Tuesday, May 22, 2012

"We seem to go way back..." THE LADY EVE, BELL BOOK AND CANDLE, BRINGING UP BABY


A lot of us film lovers have mountains of DVDs at home which we never watch more than once, but there are some that we watch over and over, that we love to the point that soon we're bending the rules of our reality to incorporate their unique worldview. Our kinship with the characters becomes supernatural. One of these for me is THE LADY EVE (1941).


Then there are films we see often and sometimes love and are sometimes nonplussed by. We may screen one of these for friends and they get a headache and sigh in exasperation, and we too sigh, and turn it off, wondering what we ever saw in it, only to watch the rest of it by ourselves a few days later and fall back in mad love. Such a film for me is BRINGING UP BABY  (1938).

Then there are films we don't even have on DVD, but for some reason we keep seeing them, usually on TCM. Eventually we seem them so damned often they too bend reality and meld into our lives. We usually love many things about them, but a few jarring elements keep us from really swooning. Such a film for me is BELL, BOOK AND CANDLE (1958).

I've introduced all three this way because all three are mythic 'comedies of remarriage' (ala the book by Stanley Cavell), and that means they're confirmed reality warpers in that they are truly 'modern mythic,' reflecting our lives and relationships in and of the moment we're watching them like a funhouse mirror, like Tarot cards, like the I Ching. They are 'screwball comedies' with the screwball being no longer a baseball pitching term but a literal orgiastic ballroom term implying Crowley-esque sex magick abandon amongst a superior intellectual class, a ball we're never invited to, except via the movies. All three film involve magic of one sort or another, be it conjuring (BOOK), sleight of hand card tricks (EVE), or animistic shape-shifting (BABY).

But what's truly diabolical about all three of them is the way multiple viewings bring out a kind of subtextual unspoken paranoia that even the director or writer might not have known about, wherein 'accidental' meet ups and 'cute' romantic sabotage takes on a whole new conspiratorial light only after several years of viewings and musings. Maybe these aspects were in the original Colliers stories or off-Broadway plays or whatever, but-- in turnaround with censors or producers or stars or during shooting or editing--were shadowed out in favor of other emphases. These magical subtexts are still there, though---underneath--like incantations we only realize were insidious later, much later, after the ceremonial repetition of multiple viewings opens up vistas, the way yogic asanas or chants widen the consciousness.

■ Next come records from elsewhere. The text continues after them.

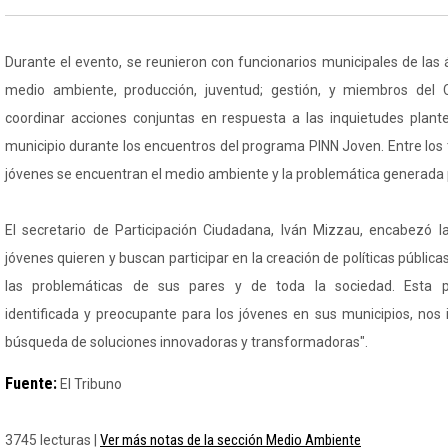
Durante el evento, se reunieron con funcionarios municipales de las á
medio ambiente, producción, juventud; gestión, y miembros del 
coordinar acciones conjuntas en respuesta a las inquietudes plant
municipio durante los encuentros del programa PINN Joven. Entre los
jóvenes se encuentran el medio ambiente y la problemática generada p
El secretario de Participación Ciudadana, Iván Mizzau, encabezó l
jóvenes quieren y buscan participar en la creación de políticas públic
las problemáticas de sus pares y de toda la sociedad. Esta p
identificada y preocupante para los jóvenes en sus municipios, nos 
búsqueda de soluciones innovadoras y transformadoras".
Fuente:
El Tribuno
Ver más notas de la sección Medio Ambiente
3745 lecturas |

What's revealed in all three, after many viewings, is that the insidious plotting of the romantic heroines is so total that even the writers may not have grasped each under-nuance. All three ladies--witch Novak, card sharp Stanwyck, and animist Hepburn--are very very slick, to the point we never catch on as to the real motivations below their seemingly random spur-of-the-moment surface actions until maybe decades later, if ever. Certainly their conscious machinations are never revealed in full to the audience (or hapless romantic hero) at all during the course of the film, maybe not even to filmmakers themselves. The romantic opposites to these women--dopey rich kid Fonda, near-sighted paleontologist Grant, and square older publisher Stewart--are oblivious to how deep down the rabbit hole these ladies go. Even the filmmaker, writer, censor, or actress herself might not notice their character's deeper agenda.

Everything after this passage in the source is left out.